Wang, a public health professional who works in Oakland, became interested in the Richmond tax proposal after hearing about it from fellow residents.
“I was already convinced taxing sugar-sweetened beverages was a good idea, but I was just confused about (Measure N) and where the money would go. After I learned that it would be used to support programs aimed at fighting the obesity epidemic that soda has been such a major cause of, I was immediately on board,” recalled Wang.
Richmond’s Measure O, which passed but was made moot by the defeat of its companion Measure N, would have advised the city to use the tax proceeds, estimated to be around $3 million annually, on after-school activity programs, parks, diabetes education and other programs to fight childhood obesity. A measure in El Monte in southern California that was similar to Measure N lost 77 to 23.
“We lost the election, but the movement will eventually win,” Dr. Jeff Ritterman told the San Francisco Chronicle.
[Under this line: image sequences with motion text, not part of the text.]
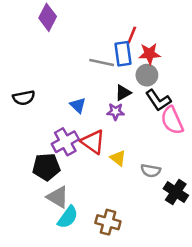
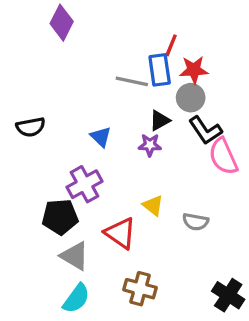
red triangle: (93, 142) -> (120, 233), moved
black cross: (176, 192) -> (228, 295), moved
cyan semicircle: (68, 217) -> (76, 298), moved

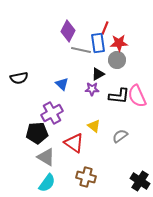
purple diamond: (62, 23) -> (68, 31), moved
black L-shape: (205, 130) -> (119, 96), moved, turned -50
gray semicircle: (196, 222) -> (120, 136), turned 133

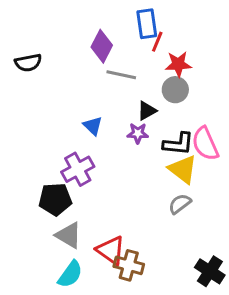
blue rectangle: (98, 43) -> (147, 24), moved
black semicircle: (19, 78) -> (28, 63), moved
yellow triangle: (94, 126) -> (183, 169), moved, size x1.5
red triangle: (74, 143) -> (111, 250), moved

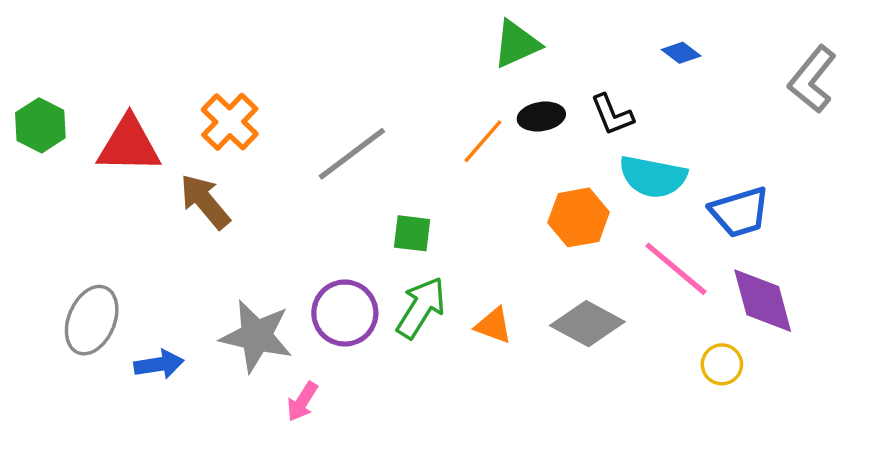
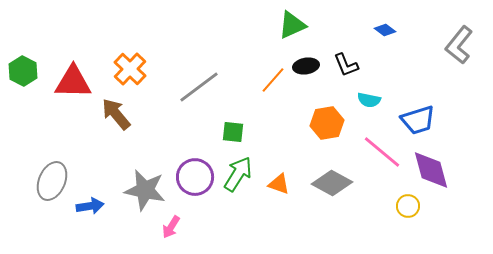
cyan semicircle: (653, 177) -> (369, 100), size x0.6

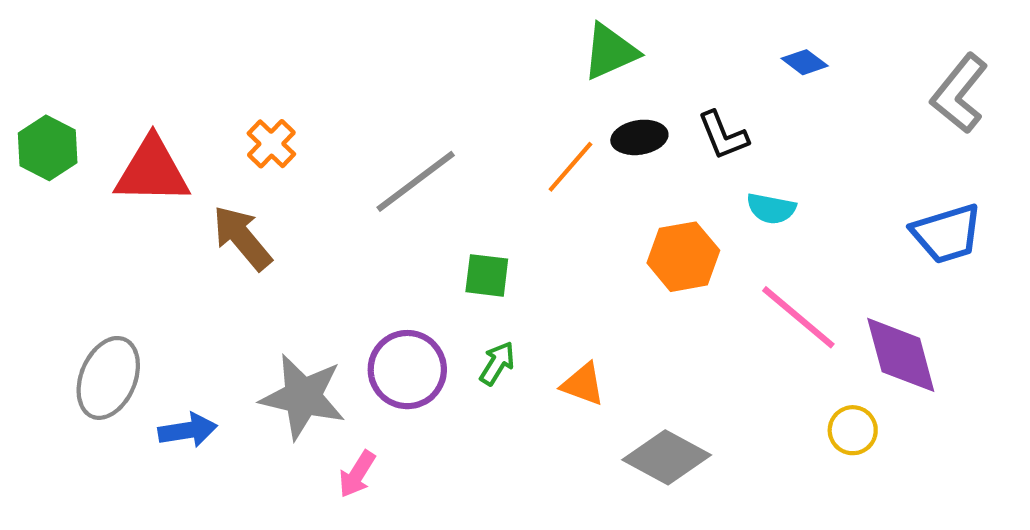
orange cross: (130, 69) -> (271, 144), size x0.7
blue trapezoid: (418, 120) -> (947, 234), moved
green arrow: (238, 174) -> (497, 363), size x0.6
gray diamond: (332, 183) -> (667, 457), moved

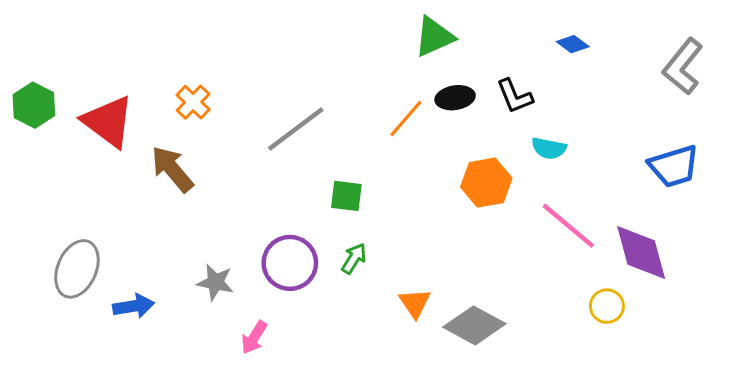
red triangle: (152, 171) -> (108, 122), turned 36
orange triangle: (583, 384) -> (415, 303), moved, turned 36
gray star: (303, 397) -> (215, 282), size x0.6

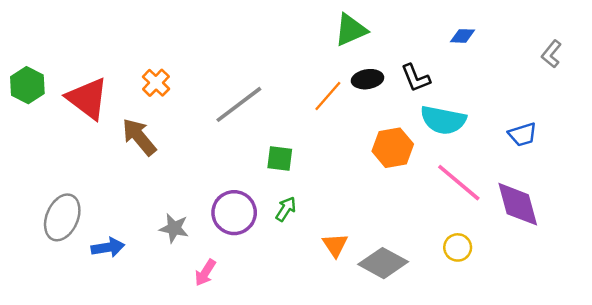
blue diamond: (573, 44) -> (462, 36), turned -35
gray L-shape: (683, 66) -> (551, 54), size x0.6
cyan semicircle: (549, 148) -> (443, 120), size x1.6
blue trapezoid: (674, 166) -> (523, 134), moved, size x0.7
yellow circle: (607, 306) -> (458, 247), moved

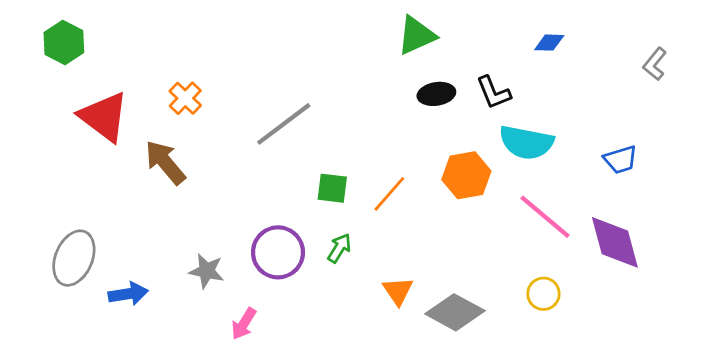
green hexagon: (27, 85) -> (64, 43), moved
orange line: (328, 96) -> (389, 194), moved

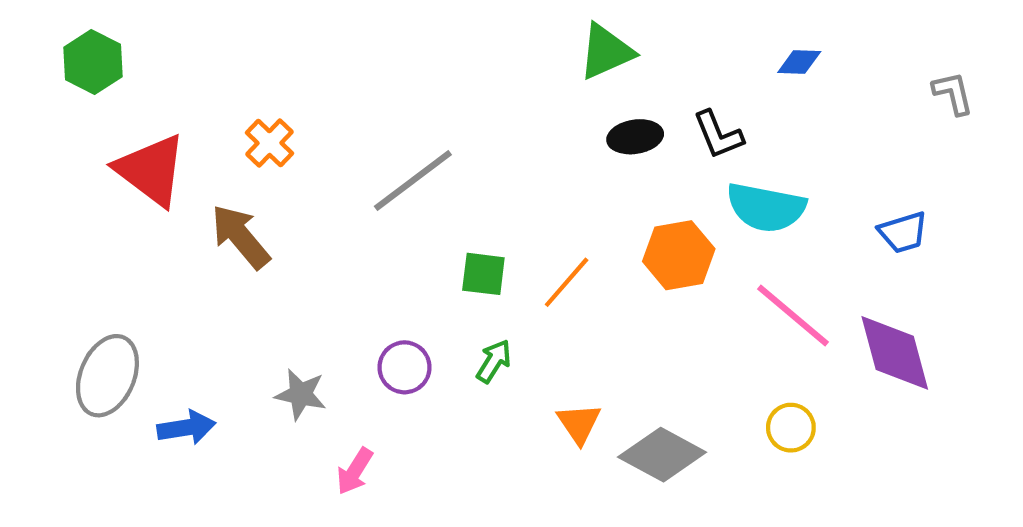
gray L-shape: (655, 64) -> (953, 93), turned 128
purple circle: (278, 252) -> (405, 367), size x0.7

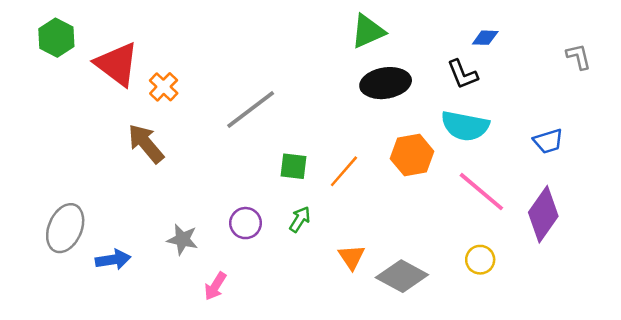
black L-shape: (718, 135) -> (462, 74), moved
black ellipse: (635, 137) -> (386, 83), size x1.5
red triangle: (151, 170) -> (117, 64), moved
purple diamond: (895, 353) -> (543, 214), turned 50

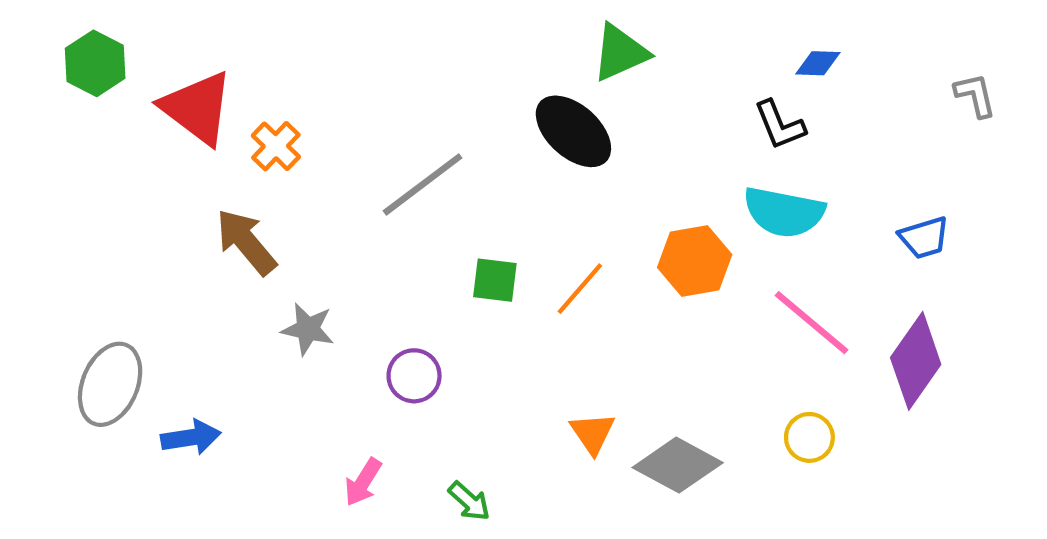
black ellipse: (386, 83) -> (573, 131), moved, turned 51
green arrow: (300, 219) -> (469, 501), moved, turned 100
gray star: (182, 239) -> (308, 329), moved

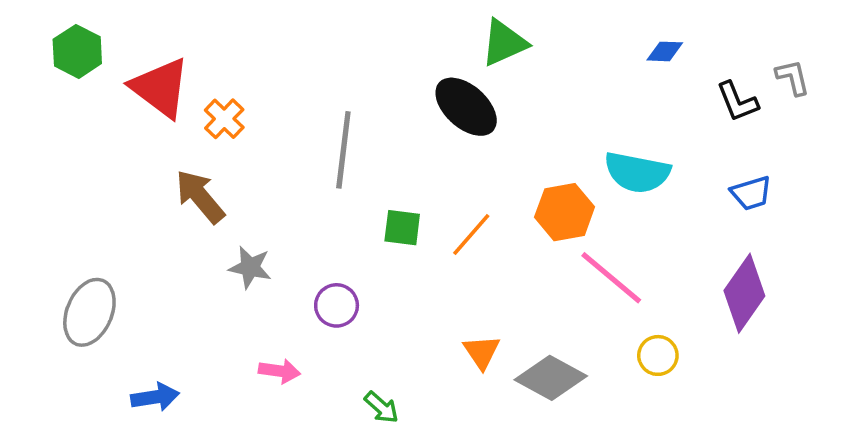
black L-shape: (780, 125) -> (737, 102), moved
gray line: (423, 184) -> (343, 150), turned -46
pink line: (812, 323) -> (611, 278), moved
blue arrow: (191, 437) -> (155, 397), moved
pink arrow: (363, 482) -> (280, 371), moved, turned -114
Ritterman is the Richmond city councilman who sponsored the tax proposal.
The newspaper quoted Berkeley City Councilwoman Linda Maio as saying: “Are we daunted by what happened in Richmond? Not at all. Not one bit.”
Others were also quoted, including a Half Moon Bay resident who, inspired by Richmond, is lobbying San Mateo County officials to move ahead with a soda tax.
Ritterman has announced a new goal to see 14 California cities put forth soda tax proposals by 2014, with the idea that this flurry of measures would stretch the beverage industry’s resources so thin that this might allow a few of the ballot proposals to pass.
For Wang, the fight against Big Soda is personal.
“I come from a low-income family of savers and coupon clippers. I can’t get my family to not buy soda when it’s on sale. When you can buy a 2-liter bottle of soda for 99 cents, or get a 12-pack of soda free when you buy the first pack, you’re going to buy the soda over the bottled water,” said Wang. “I have aunts and uncles with diabetes. It’s hurting my family. It’s hurting me.”
Although Ritterman and soda tax supporters like Wang were understandably disappointed by the losses, they are bolstered by the lessons learned in the soda tax campaigns — not least that money buys votes, as noted nutrition and public policy expert Marion Nestle pointed out in a recent San Francisco Chronicle editorial.
“But it also taught (us) that appeals to voter concerns about higher prices, job losses and personal autonomy are more effective than appeals based solely on health considerations,” Nestle told the Chronicle.
Wang agreed, and has taken such lessons to heart for the next go-round.
“We framed the health message. (Big Soda) framed the cost message, saying that it would hike up the cost of buying groceries and hit low-income people the hardest. We should borrow that frame,” said Wang. “The health costs of obesity is coming out of your pocket. That’s the bottom line.”